Ces constatations ont peu d’intérêt lors du diagnostic mais peuvent aider à poser l’indication d’un vissage controlatéral.
Facteurs endocriniens
Plusieurs auteurs rapportent une fréquence accrue de l’épiphysiolyse lors de certains troubles endocriniens comme l’hypothyroïdie, l’hyperparathyroïdie, l’ostéodystrophie rénale, les traitements substitutifs par l’hormone de croissance (GH) et l’hypogonadisme . L’EFS survient lors de la puberté caractérisée par une croissance rapide et des changements hormonaux [6,18]. L’effet des hormones gonadotrophiques peut expliquer la fréquence accrue de l’EFS chez le garçon.

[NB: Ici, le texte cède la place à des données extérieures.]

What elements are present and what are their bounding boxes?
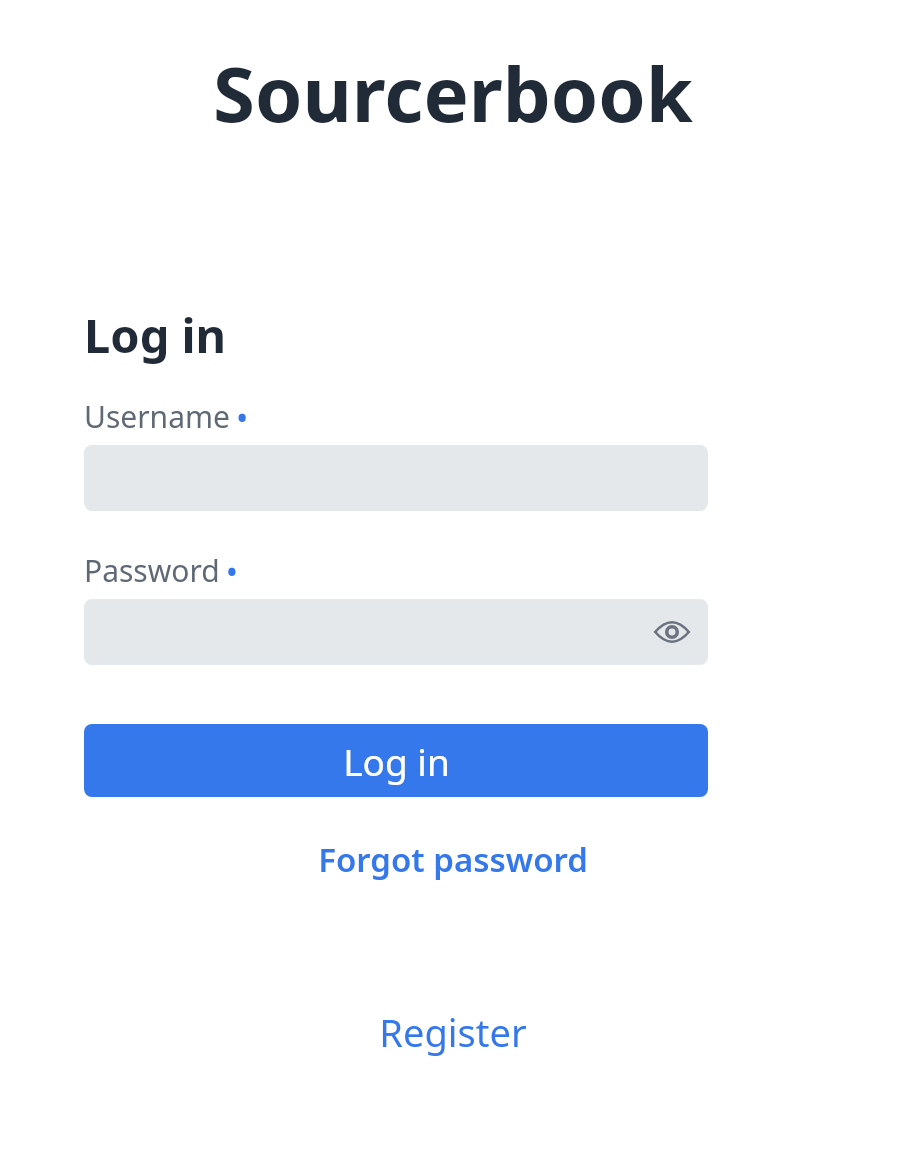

En effet, la testostérone diminue la résistance de la physe alors que les œstrogènes réduisent l’épaisseur et augmentent la résistance de la physe. C’est probablement pour cette raison que la survenue d’une EFS est extrêmement rare après les règles chez la fille.
Autres facteurs
Certains auteurs rapportent un retard de l’âge osseux par rapport à l’âge chronologique, chez certains enfants atteints d’épiphysiolyse Des cas rares ont été notés après une radiothérapie locale, seule ou associée à une chimiothérapie . Certaines études sur le typage HLA ont incriminé le HLA DR4 comme facteur favorisant, alors que d’autres le HLA B12 [26]. Unsal rapporte la présence de l’antigène HLA-DR4 chez des patients ayant une arthrite juvénile idiopathique et qui ont développé une EFS. [18] Au total, le déplacement épiphysaire est la manifestation d’une maladie plus générale du cartilage de croissance aux alentours de la puberté. Elle se produit exclusivement au niveau de la hanche pour des raisons biomécaniques.
Les contraintes mécaniques augmentent le stress sur la plaque physaire fragilisée par des irrégularités et modifications architecturales d’origine endocrine ; conduisant ainsi à un glissement épiphysaire en bas et en arrière chez des enfants souvent obèses en période de puberté.